§ **Material to process**:
::::::::

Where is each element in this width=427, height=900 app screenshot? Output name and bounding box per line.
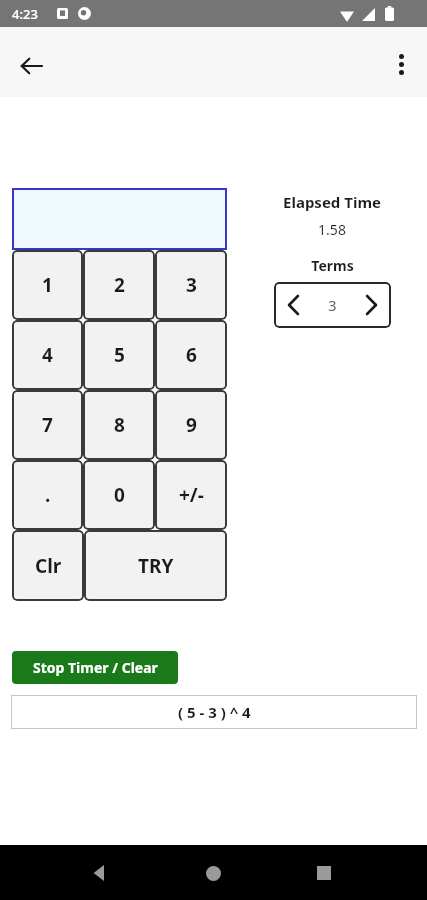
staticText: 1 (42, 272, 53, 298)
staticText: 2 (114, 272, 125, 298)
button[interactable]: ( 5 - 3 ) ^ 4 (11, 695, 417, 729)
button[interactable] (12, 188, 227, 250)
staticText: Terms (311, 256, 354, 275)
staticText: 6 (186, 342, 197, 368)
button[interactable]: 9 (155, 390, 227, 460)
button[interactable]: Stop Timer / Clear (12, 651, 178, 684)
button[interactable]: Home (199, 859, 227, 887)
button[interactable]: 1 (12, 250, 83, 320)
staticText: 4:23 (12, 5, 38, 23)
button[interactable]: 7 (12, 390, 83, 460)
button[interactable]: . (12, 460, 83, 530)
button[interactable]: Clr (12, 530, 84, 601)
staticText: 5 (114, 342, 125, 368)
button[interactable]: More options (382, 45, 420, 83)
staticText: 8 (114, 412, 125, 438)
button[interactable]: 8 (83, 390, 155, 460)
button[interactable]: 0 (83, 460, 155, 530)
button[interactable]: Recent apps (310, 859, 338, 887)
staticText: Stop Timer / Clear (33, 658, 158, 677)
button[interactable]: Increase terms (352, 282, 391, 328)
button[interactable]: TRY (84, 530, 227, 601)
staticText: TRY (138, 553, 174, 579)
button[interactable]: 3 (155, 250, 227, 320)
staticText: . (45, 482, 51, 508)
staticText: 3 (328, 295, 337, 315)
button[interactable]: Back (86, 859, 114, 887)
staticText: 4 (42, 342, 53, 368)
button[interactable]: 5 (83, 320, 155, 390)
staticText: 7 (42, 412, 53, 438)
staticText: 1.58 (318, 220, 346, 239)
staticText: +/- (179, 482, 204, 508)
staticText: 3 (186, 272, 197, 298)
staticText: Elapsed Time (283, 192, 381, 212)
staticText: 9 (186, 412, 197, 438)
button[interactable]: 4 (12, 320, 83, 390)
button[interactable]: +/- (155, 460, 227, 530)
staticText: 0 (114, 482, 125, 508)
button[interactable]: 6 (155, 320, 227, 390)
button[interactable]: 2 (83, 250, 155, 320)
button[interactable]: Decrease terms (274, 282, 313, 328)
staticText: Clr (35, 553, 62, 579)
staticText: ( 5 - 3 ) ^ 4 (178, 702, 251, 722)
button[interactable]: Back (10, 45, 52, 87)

::::::::

§ **About this task**: None of the pictures should be carried over when the data above is transcribed exactly.

§ **Solved problem**:
Where is each element in this width=427, height=900 app screenshot? Output name and bounding box per line.
staticText: 1 (42, 272, 53, 298)
staticText: 2 (114, 272, 125, 298)
button[interactable]: ( 5 - 3 ) ^ 4 (11, 695, 417, 729)
button[interactable] (12, 188, 227, 250)
staticText: Terms (311, 256, 354, 275)
staticText: 6 (186, 342, 197, 368)
button[interactable]: 9 (155, 390, 227, 460)
button[interactable]: Stop Timer / Clear (12, 651, 178, 684)
button[interactable]: Home (199, 859, 227, 887)
button[interactable]: 1 (12, 250, 83, 320)
staticText: 4:23 (12, 5, 38, 23)
button[interactable]: 7 (12, 390, 83, 460)
button[interactable]: . (12, 460, 83, 530)
button[interactable]: Clr (12, 530, 84, 601)
staticText: 5 (114, 342, 125, 368)
button[interactable]: More options (382, 45, 420, 83)
staticText: 8 (114, 412, 125, 438)
button[interactable]: 8 (83, 390, 155, 460)
button[interactable]: 0 (83, 460, 155, 530)
button[interactable]: Recent apps (310, 859, 338, 887)
staticText: Stop Timer / Clear (33, 658, 158, 677)
button[interactable]: Increase terms (352, 282, 391, 328)
button[interactable]: TRY (84, 530, 227, 601)
staticText: TRY (138, 553, 174, 579)
button[interactable]: 3 (155, 250, 227, 320)
staticText: . (45, 482, 51, 508)
staticText: 3 (328, 295, 337, 315)
button[interactable]: Back (86, 859, 114, 887)
staticText: 4 (42, 342, 53, 368)
button[interactable]: 5 (83, 320, 155, 390)
staticText: 7 (42, 412, 53, 438)
staticText: 1.58 (318, 220, 346, 239)
staticText: +/- (179, 482, 204, 508)
staticText: 3 (186, 272, 197, 298)
staticText: Elapsed Time (283, 192, 381, 212)
staticText: 9 (186, 412, 197, 438)
button[interactable]: 4 (12, 320, 83, 390)
button[interactable]: +/- (155, 460, 227, 530)
staticText: 0 (114, 482, 125, 508)
button[interactable]: 6 (155, 320, 227, 390)
button[interactable]: 2 (83, 250, 155, 320)
button[interactable]: Decrease terms (274, 282, 313, 328)
staticText: Clr (35, 553, 62, 579)
staticText: ( 5 - 3 ) ^ 4 (178, 702, 251, 722)
button[interactable]: Back (10, 45, 52, 87)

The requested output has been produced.